Örneğin bir limon düşündüğümüzde, hatta bir limonu ısırdığımızda, ağızdaki tükürük bezlerinin programı başlar ve kısa süreli hücrelerin 'mutasyon' yoluyla tükürük üretiminde artışa neden olur. Kesin konuşmak gerekirse, tükürük bezi kanserine çok kısa bir süre için yakalanmış oluruz. Program genellikle biyolojik amacını (artan tükürük üretimi sayesinde tahriş edici sitrik asidi seyreltebilir) yerine getirdikten sonra ve dokuda fark edilebilir veya gözle görülebilir bir değişiklik olmadan önce durur.

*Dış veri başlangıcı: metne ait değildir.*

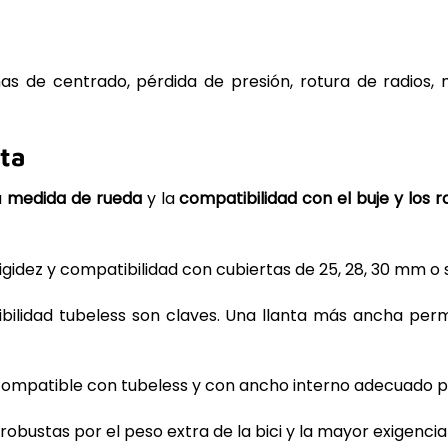
s de centrado, pérdida de presión, rotura de radios, 
eta
a
medida de rueda
y la
compatibilidad con el buje y los r
 rigidez y compatibilidad con cubiertas de 25, 28, 30 mm o
patibilidad tubeless son claves. Una llanta más ancha p
te, compatible con tubeless y con ancho interno adecuado
 robustas por el peso extra de la bici y la mayor exigenc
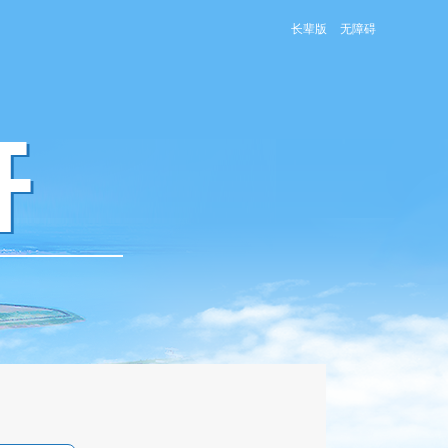
长辈版
无障碍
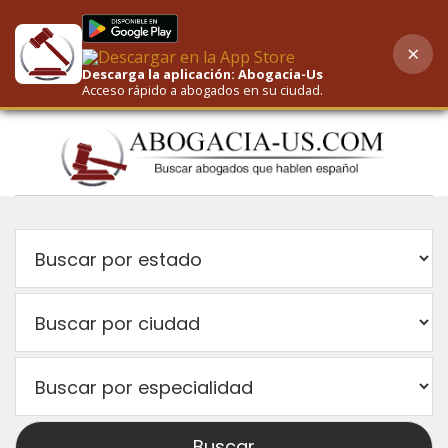
×
AI-Powered Search
Descarga la aplicación: Abogacia-Us
Acceso rápido a abogados en su ciudad.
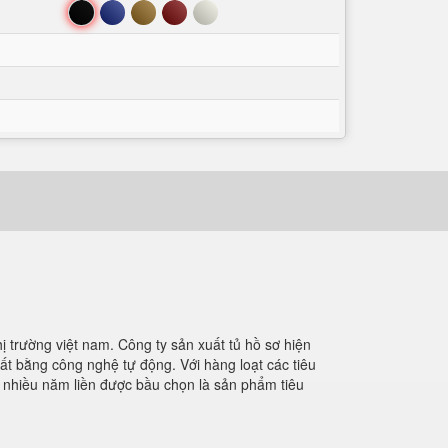
Đen
Xanh
Nâu
Đỏ
Trắng
 trường việt nam. Công ty sản xuất tủ hồ sơ hiện
uất bằng công nghệ tự động. Với hàng loạt các tiêu
à nhiều năm liền được bầu chọn là sản phẩm tiêu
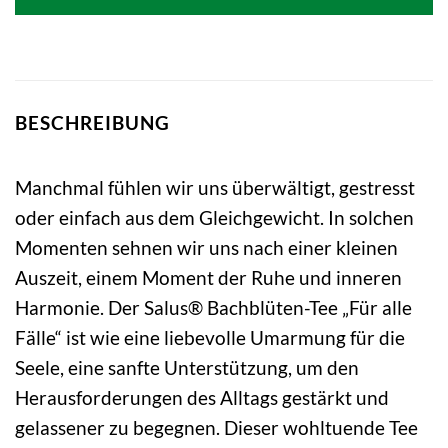
BESCHREIBUNG
Manchmal fühlen wir uns überwältigt, gestresst
oder einfach aus dem Gleichgewicht. In solchen
Momenten sehnen wir uns nach einer kleinen
Auszeit, einem Moment der Ruhe und inneren
Harmonie. Der Salus® Bachblüten-Tee „Für alle
Fälle“ ist wie eine liebevolle Umarmung für die
Seele, eine sanfte Unterstützung, um den
Herausforderungen des Alltags gestärkt und
gelassener zu begegnen. Dieser wohltuende Tee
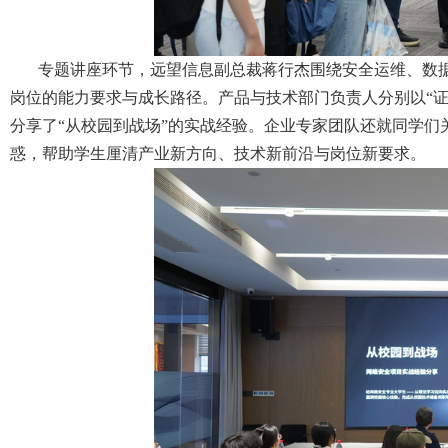
专题讲座环节，远望信息副总裁蒋行杰围绕安全运维、数
岗位的能力要求与成长路径。产品与技术部门负责人分别以“
分享了“从校园到战场”的实战经验。企业专家团队还就同学
惑，帮助学生厘清产业新方向、技术新前沿与岗位新要求。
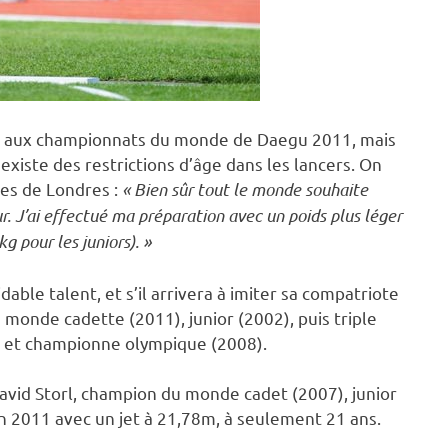
iper aux championnats du monde de Daegu 2011, mais
l existe des restrictions d’âge dans les lancers. On
es de Londres :
« Bien sûr tout le monde souhaite
ur. J’ai effectué ma préparation avec un poids plus léger
g pour les juniors). »
idable talent, et s’il arrivera à imiter sa compatriote
monde cadette (2011), junior (2002), puis triple
 et championne olympique (2008).
 David Storl, champion du monde cadet (2007), junior
2011 avec un jet à 21,78m, à seulement 21 ans.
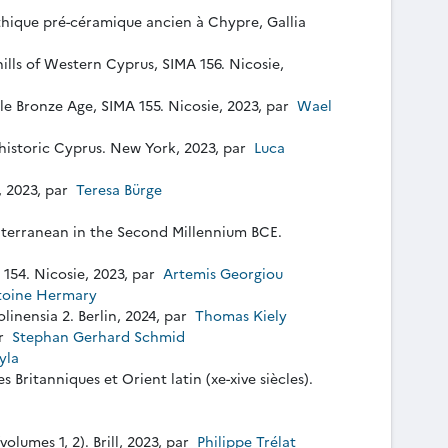
éolithique pré-céramique ancien à Chypre, Gallia
ills of Western Cyprus, SIMA 156. Nicosie,
dle Bronze Age, SIMA 155. Nicosie, 2023, par
Wael
historic Cyprus. New York, 2023, par
Luca
, 2023, par
Teresa Bürge
iterranean in the Second Millennium BCE.
 154. Nicosie, 2023, par
Artemis Georgiou
oine Hermary
linensia 2. Berlin, 2024, par
Thomas Kiely
ar
Stephan Gerhard Schmid
ayla
s Britanniques et Orient latin (xe-xive siècles).
lumes 1, 2). Brill, 2023, par
Philippe Trélat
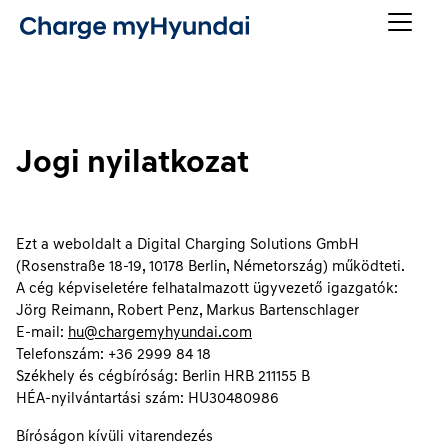
Jogi nyilatkozat
Ezt a weboldalt a Digital Charging Solutions GmbH
(Rosenstraße 18-19, 10178 Berlin, Németország) működteti.
A cég képviseletére felhatalmazott ügyvezető igazgatók:
Jörg Reimann, Robert Penz, Markus Bartenschlager
E-mail:
hu@chargemyhyundai.com
Telefonszám: +36 2999 84 18
Székhely és cégbíróság: Berlin HRB 211155 B
HÉA-nyilvántartási szám: HU30480986
Bíróságon kívüli vitarendezés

Her gün vücudumuzda bu tür onlarca program çalışmaktadır ve bu şekilde çevremizle başa çıkmamıza yardımcı olur. Bu programlarla ilgili sorun, insanlar olarak artık 'türe uygun', yani doğal ortamımızda yaşamıyor olmamızdır.

Akciğerin alveol (minicik hava torbacıkları) programı buna iyi bir örnek teşkil etmektedir. Bir kedi tarafından takip edilen bir fare, içgüdüsel olarak 'ölüm korkusu çatışması' yaşar. Farenin organizması buna alveollerde kısa süreli bir 'mutasyon' ile tepki verir. Bu da biyolojik anlamda daha fazla oksijen alabilmek, böylece hayatta kalma şansını optimuma getirebilmek ve kediden kaçabilmek içindir. Bu 'çatışma-aktif' evrede fare 'sempatikotoniktir', başka bir deyişle, otonom sinir sistemi alarmdadır, adrenalin salgılar, kaçar ve uyanık olur. Farenin tüm düşünme ve hareket etme biçimi yenilmemek üzerine kuruludur. Doğada doğası gereği, farenin yakalanıp yakalanmayacağa kararı genellikle kısa bir zaman alır. Eğer fare kaçmayı başarırsa, 'çatışmayı' çözmüşdür ve otonom sinir sistemi sempatikten parasempatik (vagotonik) hale geçmiştir. Vagotonik fazda fare önce gevşer, dinlenmeye geçer, uyur ve alveoller orijinal boyutlarına geri döner, çünkü fare artık bu ek boyuta ihtiyaç duymaz.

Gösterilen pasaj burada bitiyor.